RGA also has granted the underwriters a 30-day option to purchase up to an additional 1,335,000
shares at the public offering price. RGA expects to use the net proceeds from the offering to
pursue reinsurance opportunities and for general corporate purposes. The offering is scheduled to
be completed on November 4, 2008.
The joint book-running managers for this offering are Credit Suisse Securities (USA) LLC and Morgan
Stanley & Co. Incorporated, and Fox-Pitt Kelton Cochran Caronia Waller (USA) LLC is serving as lead
manager. The offering will be made pursuant to a registration statement filed by RGA with the
Securities and Exchange Commission on February 10, 2006, as amended on September 24, 2008.
This news release does not constitute an offer to sell or the solicitation of an offer to buy nor
shall there be any sale of the shares of class A common stock in any state in which such offer,
solicitation or sale would be unlawful prior to registration or qualification under the securities
laws of any such states.
A copy of the prospectus and prospectus supplement relating to the shares of class A common stock
offered in this offering may be obtained by contacting Credit Suisse Securities (USA) LLC,
Attention: Prospectus Department, One Madison Avenue, New York, NY 10010, telephone: (800)

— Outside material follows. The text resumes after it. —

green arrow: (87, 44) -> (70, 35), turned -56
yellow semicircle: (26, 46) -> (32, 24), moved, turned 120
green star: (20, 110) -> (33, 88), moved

221-1037, or from Morgan Stanley & Co. Incorporated, c/o Prospectus Department, 180 Varick Street
2/F, New York, NY 10014 or by email at prospectus@morganstanley.com. Before you invest, you should
read the prospectus and the prospectus supplement, the registration statement and other documents
that RGA has filed with the Securities and Exchange Commission for more complete information about
RGA and this offering. Investors may obtain these documents for free by visiting the EDGAR system
on the SECs website at www.sec.gov or by emailing prospectus@morganstanley.com with your request.
About RGA
RGA, through its various operating subsidiaries, is among the largest global providers of life
reinsurance. RGA has subsidiary companies or offices in Australia, Barbados, Bermuda, Canada,
China, France, Germany, Hong Kong, India, Ireland, Italy, Japan, Mexico, Poland, South Africa,
South Korea, Spain, Taiwan, the United Kingdom, and the United States. Worldwide, RGA has
approximately $2.2 trillion of life reinsurance in force, and assets of $21.8 billion.